## [Raw data]

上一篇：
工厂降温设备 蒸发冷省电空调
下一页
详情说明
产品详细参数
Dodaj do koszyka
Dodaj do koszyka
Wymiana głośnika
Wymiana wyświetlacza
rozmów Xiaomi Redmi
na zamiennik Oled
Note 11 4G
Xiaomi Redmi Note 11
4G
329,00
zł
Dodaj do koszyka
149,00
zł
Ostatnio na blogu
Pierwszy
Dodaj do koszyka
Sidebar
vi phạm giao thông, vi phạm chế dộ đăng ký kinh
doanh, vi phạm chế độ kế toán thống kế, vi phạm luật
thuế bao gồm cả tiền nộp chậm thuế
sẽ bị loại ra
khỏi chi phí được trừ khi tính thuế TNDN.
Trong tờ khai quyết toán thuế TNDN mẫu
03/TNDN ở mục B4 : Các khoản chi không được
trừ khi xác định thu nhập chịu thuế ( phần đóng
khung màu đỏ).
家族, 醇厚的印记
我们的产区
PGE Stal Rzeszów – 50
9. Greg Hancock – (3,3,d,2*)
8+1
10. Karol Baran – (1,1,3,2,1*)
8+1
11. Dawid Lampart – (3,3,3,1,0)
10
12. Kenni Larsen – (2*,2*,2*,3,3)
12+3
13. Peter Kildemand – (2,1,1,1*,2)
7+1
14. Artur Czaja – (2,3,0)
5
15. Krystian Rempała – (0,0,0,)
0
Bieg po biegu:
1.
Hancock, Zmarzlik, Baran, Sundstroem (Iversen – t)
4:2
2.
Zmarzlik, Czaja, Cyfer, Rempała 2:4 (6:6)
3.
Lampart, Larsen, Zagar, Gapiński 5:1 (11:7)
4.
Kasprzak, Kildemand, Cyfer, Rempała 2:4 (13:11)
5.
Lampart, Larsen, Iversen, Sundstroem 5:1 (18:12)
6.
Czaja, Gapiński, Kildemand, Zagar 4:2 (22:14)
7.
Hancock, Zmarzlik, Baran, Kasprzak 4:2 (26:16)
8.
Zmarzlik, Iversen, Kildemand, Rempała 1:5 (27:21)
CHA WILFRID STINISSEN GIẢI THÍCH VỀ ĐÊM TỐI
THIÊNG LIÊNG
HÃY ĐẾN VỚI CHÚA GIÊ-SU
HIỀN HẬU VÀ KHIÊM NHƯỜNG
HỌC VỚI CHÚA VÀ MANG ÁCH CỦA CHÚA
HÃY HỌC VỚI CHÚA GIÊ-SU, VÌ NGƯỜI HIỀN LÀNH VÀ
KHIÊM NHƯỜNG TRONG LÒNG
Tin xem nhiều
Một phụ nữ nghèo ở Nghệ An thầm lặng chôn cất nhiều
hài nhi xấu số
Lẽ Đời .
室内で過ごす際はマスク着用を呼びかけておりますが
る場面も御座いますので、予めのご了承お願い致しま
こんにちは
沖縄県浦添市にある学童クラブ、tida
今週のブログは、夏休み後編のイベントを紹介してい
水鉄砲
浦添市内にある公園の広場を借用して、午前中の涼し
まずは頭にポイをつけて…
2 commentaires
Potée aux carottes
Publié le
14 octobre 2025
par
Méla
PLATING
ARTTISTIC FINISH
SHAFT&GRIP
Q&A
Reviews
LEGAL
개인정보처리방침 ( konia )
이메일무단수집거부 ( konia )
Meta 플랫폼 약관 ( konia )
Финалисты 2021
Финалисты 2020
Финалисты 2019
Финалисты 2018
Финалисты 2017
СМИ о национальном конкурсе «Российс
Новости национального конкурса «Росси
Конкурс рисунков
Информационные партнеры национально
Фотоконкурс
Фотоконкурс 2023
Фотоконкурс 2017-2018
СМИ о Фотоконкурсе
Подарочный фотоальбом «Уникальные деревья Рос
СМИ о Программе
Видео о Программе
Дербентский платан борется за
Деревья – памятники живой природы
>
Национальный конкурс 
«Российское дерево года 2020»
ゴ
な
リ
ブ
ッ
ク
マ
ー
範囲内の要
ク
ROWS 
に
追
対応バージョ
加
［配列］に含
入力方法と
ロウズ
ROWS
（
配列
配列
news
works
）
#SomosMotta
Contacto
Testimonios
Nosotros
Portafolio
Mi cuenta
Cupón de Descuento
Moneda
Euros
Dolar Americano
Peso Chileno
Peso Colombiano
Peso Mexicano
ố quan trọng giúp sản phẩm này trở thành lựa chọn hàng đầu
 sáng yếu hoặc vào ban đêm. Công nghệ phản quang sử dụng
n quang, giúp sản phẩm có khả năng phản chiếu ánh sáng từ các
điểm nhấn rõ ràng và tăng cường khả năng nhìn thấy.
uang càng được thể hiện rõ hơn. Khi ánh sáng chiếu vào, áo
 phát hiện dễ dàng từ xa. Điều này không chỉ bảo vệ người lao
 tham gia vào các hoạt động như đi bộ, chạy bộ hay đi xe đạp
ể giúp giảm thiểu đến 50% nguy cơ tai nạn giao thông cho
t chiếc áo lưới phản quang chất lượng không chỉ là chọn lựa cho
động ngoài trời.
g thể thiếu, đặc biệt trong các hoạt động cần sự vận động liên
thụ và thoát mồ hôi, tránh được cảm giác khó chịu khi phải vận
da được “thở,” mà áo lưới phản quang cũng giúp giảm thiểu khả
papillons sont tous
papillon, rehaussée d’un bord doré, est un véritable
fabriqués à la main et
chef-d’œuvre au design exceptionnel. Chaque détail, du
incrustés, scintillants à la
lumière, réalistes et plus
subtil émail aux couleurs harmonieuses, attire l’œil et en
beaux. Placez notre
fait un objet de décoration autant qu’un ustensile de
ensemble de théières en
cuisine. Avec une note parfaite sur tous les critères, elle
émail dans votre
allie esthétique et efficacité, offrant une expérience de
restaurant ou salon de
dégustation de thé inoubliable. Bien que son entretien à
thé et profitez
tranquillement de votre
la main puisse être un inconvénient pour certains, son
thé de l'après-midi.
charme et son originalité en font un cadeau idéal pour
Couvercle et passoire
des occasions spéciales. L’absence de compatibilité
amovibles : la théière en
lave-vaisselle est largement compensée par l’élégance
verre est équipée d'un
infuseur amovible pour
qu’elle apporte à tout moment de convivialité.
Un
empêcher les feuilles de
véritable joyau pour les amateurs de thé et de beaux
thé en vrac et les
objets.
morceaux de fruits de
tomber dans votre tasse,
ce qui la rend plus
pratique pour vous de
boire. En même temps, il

## [Action item]
In the records above, find the lines containing "votre" and copy them.

## [Response]
émail dans votre
tranquillement de votre
tomber dans votre tasse,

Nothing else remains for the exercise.